Researchers have discovered than cinnamon slows the rate at which the stomach empties after meals, reducing the rise in blood sugar after eating. So seasoning a high carb food with cinnamon can help lessen its impact on your blood sugar levels.
Researchers from the US Agricultural Research Service have reported that less than half a teaspoon per day of cinnamon reduces blood sugar levels in persons with type 2 diabetes. Cholesterol and triglycerides were lowered as well. When daily cinnamon was stopped, blood sugar levels began to rise.
Cinnamon is also a powerful antioxidant. A study in the journal of Nutrition found that out of all spices, cinnamon is one of the richest sources of disease-fighting antioxidant.
Cinnamon’s antiseptic properties help to prevent infection by killing decay-causing bacteria, fungi, and viruses. One German study showed that the use of cinnamon bark suppressed the cause of most urinary tract infections and the fungus responsible for vaginal yeast infections. It is also helpful in relieving athlete’s foot.
Recent research has shown that cinnamon’s antimicrobial properties are so effective that it can be used as an alternative to traditional food preservatives. In a study, published in the August 2003 issue of the International Journal of Food Microbiology, the addition of just a few drops of cinnamon essential oil to 100 ml (approximately 3 ounces) of carrot broth, which was then refrigerated, inhibited the growth of the foodborne pathogenic Bacillus cereus for at least 60 days. When the broth was refrigerated without the addition of cinnamon oil, the pathogenic B. cereus flourished despite the cold temperature. The researchers noted that the addition of cinnamon not only acted as an effective preservative but improved the flavor of the broth.

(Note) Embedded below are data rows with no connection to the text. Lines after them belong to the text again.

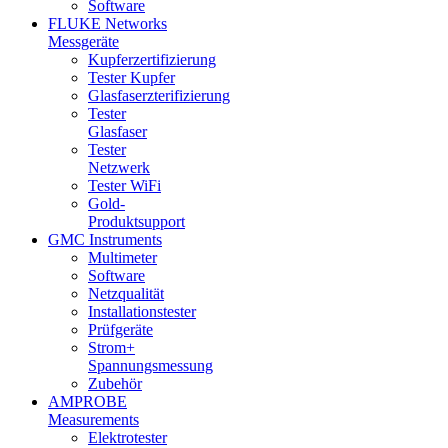
Software
FLUKE Networks
Messgeräte
Kupferzertifizierung
Tester Kupfer
Glasfaserzterifizierung
Tester
Glasfaser
Tester
Netzwerk
Tester WiFi
Gold-
Produktsupport
GMC Instruments
Multimeter
Software
Netzqualität
Installationstester
Prüfgeräte
Strom+
Spannungsmessung
Zubehör
AMPROBE
Measurements
Elektrotester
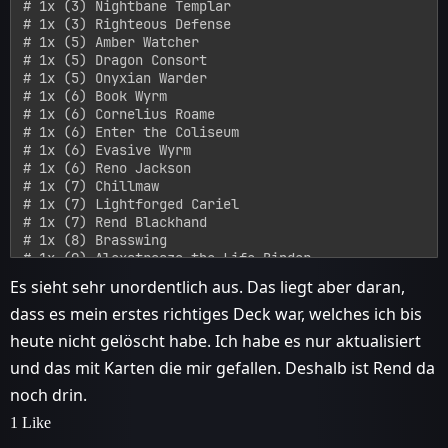
# 1x (3) Nightbane Templar

# 1x (3) Righteous Defense

# 1x (5) Amber Watcher

# 1x (5) Dragon Consort

# 1x (5) Onyxian Warder

# 1x (6) Book Wyrm

# 1x (6) Cornelius Roame

# 1x (6) Enter the Coliseum

# 1x (6) Evasive Wyrm

# 1x (6) Reno Jackson

# 1x (7) Chillmaw

# 1x (7) Lightforged Cariel

# 1x (7) Rend Blackhand

# 1x (8) Brasswing

# 1x (9) Alexstrasza the Life-Binder

# 1x (9) Dragonqueen Alexstrasza

Es sieht sehr unordentlich aus. Das liegt aber daran,
# 1x (9) Runaway Blackwing 

dass es mein erstes richtiges Deck war, welches ich bis
# 1x (10) C'Thun, the Shattered

# 1x (10) Nozari

heute nicht gelöscht habe. Ich habe es nur aktualisiert
# 1x (10) Raid Boss Onyxia

und das mit Karten die mir gefallen. Deshalb ist Rend da
# 

AAEBAYsWHvgH+xGEEt4U+hTDFqqyArW0AoK1ArjyAs2bA/yjA7esA
noch drin.
# 

1 Like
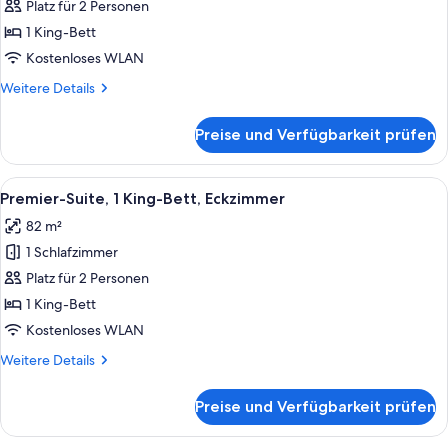
Zimmer,
Platz für 2 Personen
1 King-
1 King-Bett
Bett
Kostenloses WLAN
anzeigen
Weitere
Weitere Details
Details
für
Preise und Verfügbarkeit prüfen
Premier-
Zimmer,
1 King-
Alle
Ein modernes Wohnzimmer mit einer Co
14
Bett
Premier-Suite, 1 King-Bett, Eckzimmer
Fotos
82 m²
für
1 Schlafzimmer
Premier-
Suite,
Platz für 2 Personen
1 King-
1 King-Bett
Bett,
Kostenloses WLAN
Eckzimmer
Weitere
Weitere Details
anzeigen
Details
für
Preise und Verfügbarkeit prüfen
Premier-
Suite,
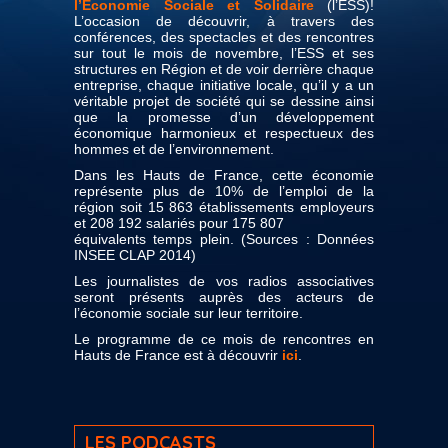
l’Économie Sociale et Solidaire
(l’ESS)!
L’occasion de découvrir, à travers des
conférences, des spectacles et des rencontres
sur tout le mois de novembre, l’ESS et ses
structures en Région et de voir derrière chaque
entreprise, chaque initiative locale, qu’il y a un
véritable projet de société qui se dessine ainsi
que la promesse d’un développement
économique harmonieux et respectueux des
hommes et de l’environnement.
Dans les Hauts de France, cette économie
représente plus de 10% de l’emploi de la
région soit 15 863 établissements employeurs
et 208 192 salariés pour 175 807
équivalents temps plein. (Sources : Données
INSEE CLAP 2014)
Les journalistes de vos radios associatives
seront présents auprès des acteurs de
l’économie sociale sur leur territoire.
Le programme de ce mois de rencontres en
Hauts de France est à découvrir
ici
.
LES PODCASTS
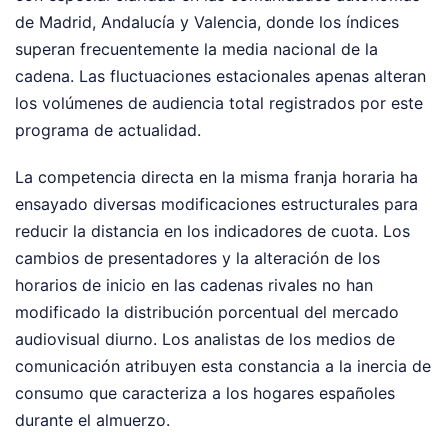
de Madrid, Andalucía y Valencia, donde los índices
superan frecuentemente la media nacional de la
cadena. Las fluctuaciones estacionales apenas alteran
los volúmenes de audiencia total registrados por este
programa de actualidad.
La competencia directa en la misma franja horaria ha
ensayado diversas modificaciones estructurales para
reducir la distancia en los indicadores de cuota. Los
cambios de presentadores y la alteración de los
horarios de inicio en las cadenas rivales no han
modificado la distribución porcentual del mercado
audiovisual diurno. Los analistas de los medios de
comunicación atribuyen esta constancia a la inercia de
consumo que caracteriza a los hogares españoles
durante el almuerzo.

Cinnamon is often an ingredient in toothpaste, mouthwash, and other oral hygiene products because it helps kill the bacteria that causes tooth decay and gum disease. And with cinnamon’s anti-inflammatory action, inflammations of the throat and pharynx may be relieved through its use.
And that last action – anti-inflammatory – is the major reason why I add to my cereal cinnamon with ginger every day. All the anti-inflammatory power I can get to keep arthritis at bay! However, if you have heard about the remedy of honey and cinnamon mixture for arthritis pain (that passed around the Internet), I am sorry to tell you… but the Copenhagen University who is cited for doing the research that proves the validity of the remedy has consistently denied ever doing that research.